# Inference

This script showcases the different models available in fishbAIT and how to use them efficiently.

In [1]:
import torch
import pandas as pd
import numpy as np
from inference_utils.fishbAIT_for_inference import fishbAIT_for_inference

Specify the model version and load the model

In [2]:
MODEL_TYPE = 'EC50EC10'
SPECIES_GROUP = 'invertebrates'
MODEL_VERSION = f'{MODEL_TYPE}_{SPECIES_GROUP}'

In [3]:
fishbait = fishbAIT_for_inference(model_version=MODEL_VERSION)
fishbait.load_fine_tuned_model()

Load the SMILES you wish to predict

In [4]:
data = pd.read_excel('../data/tutorials/Inference_example_2.xlsx')
data

Unnamed: 0,SMILES,cmpdname
0,CC(=O)Oc1ccccc1C(O)=O,Aspirin
1,[Cr],Chromium
2,[H+].[Cl-].CNCCC(Oc1ccc(cc1)C(F)(F)F)c2ccccc2,Fluoxetine hydrochloride
3,Clc1ccc(cc1)C(c2ccc(Cl)cc2)C(Cl)(Cl)Cl,Clofenotane
4,[Cu],Copper
...,...,...
995,[Pb++].[O-]c1c(cc(c([O-])c1[N+]([O-])=O)[N+]([...,Lead styphnate
996,CC(C)(C)C(O)(CCc1ccc(Cl)cc1)Cn2cncn2,Tebuconazole
997,[Na+].[Na+].[Na+].[Na+].OCCN(CCO)c1nc(Nc2ccc(c...,OpticalBrightenerBbu220
998,CNC.OC(=O)COc1ccc(Cl)cc1Cl,"2,4-D dimethylamine salt"


Specify the endpoint and effect you wish to predict and make the prediction

In [5]:
PREDICTION_ENDPOINT = 'EC10'
PREDICTION_EFFECT = 'MOR'
EXPOSURE_DURATION = 96
SMILES_COLUMN_NAME = 'SMILES'

In [6]:
results = fishbait.predict_toxicity(SMILES = data[SMILES_COLUMN_NAME].iloc[0:10].tolist(), exposure_duration=EXPOSURE_DURATION, endpoint=PREDICTION_ENDPOINT, effect=PREDICTION_EFFECT, return_cls_embeddings=True)
results

Renamed NOEC *EC10* in 0 positions


  0%|          | 0/2 [00:00<?, ?it/s]You're using a RobertaTokenizerFast tokenizer.

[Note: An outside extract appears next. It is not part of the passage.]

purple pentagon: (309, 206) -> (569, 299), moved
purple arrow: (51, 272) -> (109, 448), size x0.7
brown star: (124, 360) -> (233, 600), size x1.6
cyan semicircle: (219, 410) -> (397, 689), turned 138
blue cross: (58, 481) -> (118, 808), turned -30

Please note that with a fast tokenizer, using the `__call__` method is faster than using a method to encode the text followed by a call to the `pad` method to get a padded encoding.
100%|██████████| 2/2 [00:00<00:00,  9.26it/s]

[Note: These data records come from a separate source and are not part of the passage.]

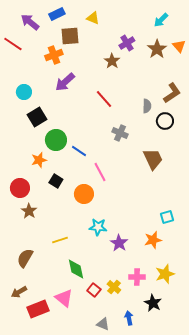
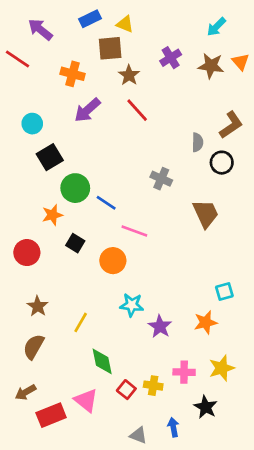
blue rectangle: (57, 14) -> (90, 19), moved
brown square: (70, 36) -> (110, 48), moved
brown star: (157, 49) -> (211, 66), turned -30
orange cross: (54, 55) -> (73, 74), turned 36
brown star: (112, 61) -> (129, 75), moved
red line: (104, 99) -> (137, 110), moved
pink line: (100, 172) -> (134, 231), turned -42
brown star: (29, 211) -> (38, 306), moved
yellow line: (60, 240) -> (81, 322), turned -42
yellow cross: (114, 287) -> (153, 386), turned -32

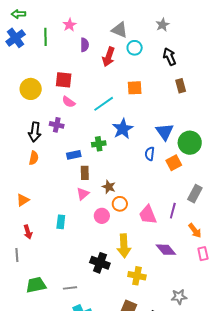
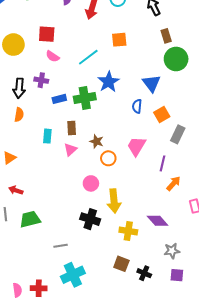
green circle: (190, 143) -> (176, 59), moved
green cross: (99, 144) -> (85, 98), size x1.5
blue rectangle: (74, 155) -> (59, 99), moved
gray rectangle: (195, 194) -> (178, 134), moved
pink trapezoid: (148, 215) -> (136, 146), moved, turned 55
pink circle: (102, 216) -> (91, 183), moved
cyan rectangle: (61, 222) -> (47, 136), moved
orange arrow: (195, 231) -> (173, 183), moved, turned -98
red arrow: (28, 232) -> (16, 190), turned 128
purple diamond: (166, 250) -> (158, 221), moved
green trapezoid: (36, 285) -> (30, 219), moved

Unnamed: 0,SMILES,exposure_duration,endpoint,effect,SMILES_Canonical_RDKit,predictions log10(mg/L),predictions (mg/L),CLS_embeddings
0,CC(=O)Oc1ccccc1C(O)=O,1.982271,EC10,MOR,CC(=O)Oc1ccccc1C(=O)O,1.588708,38.788929,"[0.9782297015190125, -0.9878295660018921, 0.33..."
1,[Cr],1.982271,EC10,MOR,[Cr],0.470526,2.954784,"[0.02584332972764969, -2.3276708126068115, 0.0..."
2,[H+].[Cl-].CNCCC(Oc1ccc(cc1)C(F)(F)F)c2ccccc2,1.982271,EC10,MOR,CNCCC(Oc1ccc(C(F)(F)F)cc1)c1ccccc1.[Cl-].[H+],-1.28614,0.051744,"[-0.3345903158187866, -1.1471542119979858, 0.7..."
3,Clc1ccc(cc1)C(c2ccc(Cl)cc2)C(Cl)(Cl)Cl,1.982271,EC10,MOR,Clc1ccc(C(c2ccc(Cl)cc2)C(Cl)(Cl)Cl)cc1,-2.561309,0.002746,"[-1.8162728548049927, -0.1933540254831314, 1.6..."
4,[Cu],1.982271,EC10,MOR,[Cu],-1.399814,0.039828,"[-2.431044578552246, -0.8788691759109497, -0.1..."
5,CCNc1nc(Cl)nc(NC(C)C)n1,1.982271,EC10,MOR,CCNc1nc(Cl)nc(NC(C)C)n1,-0.075029,0.841339,"[0.38325634598731995, -1.7486392259597778, -0...."
6,CN(C)C1=NC(=O)N(C2CCCCC2)C(=O)N1C,1.982271,EC10,MOR,CN(C)c1nc(=O)n(C2CCCCC2)c(=O)n1C,0.572498,3.736786,"[0.08783436566591263, -1.0063296556472778, -0...."
7,CC(Br)(CO)[N+]([O-])=O,1.982271,EC10,MOR,CC(Br)(CO)[N+](=O)[O-],1.217041,16.483162,"[0.16042600572109222, -1.1170353889465332, -0...."
8,c1ccc2c(c1)c3cccc4cccc2c34,1.982271,EC10,MOR,c1ccc2c(c1)-c1cccc3cccc-2c13,-1.436595,0.036594,"[-2.0834171772003174, -0.95207279920578, 0.297..."
9,[Cl-].[Cl-].[Zn++],1.982271,EC10,MOR,[Cl-].[Cl-].[Zn+2],-0.267941,0.539584,"[-1.3194429874420166, -1.9545468091964722, 0.2..."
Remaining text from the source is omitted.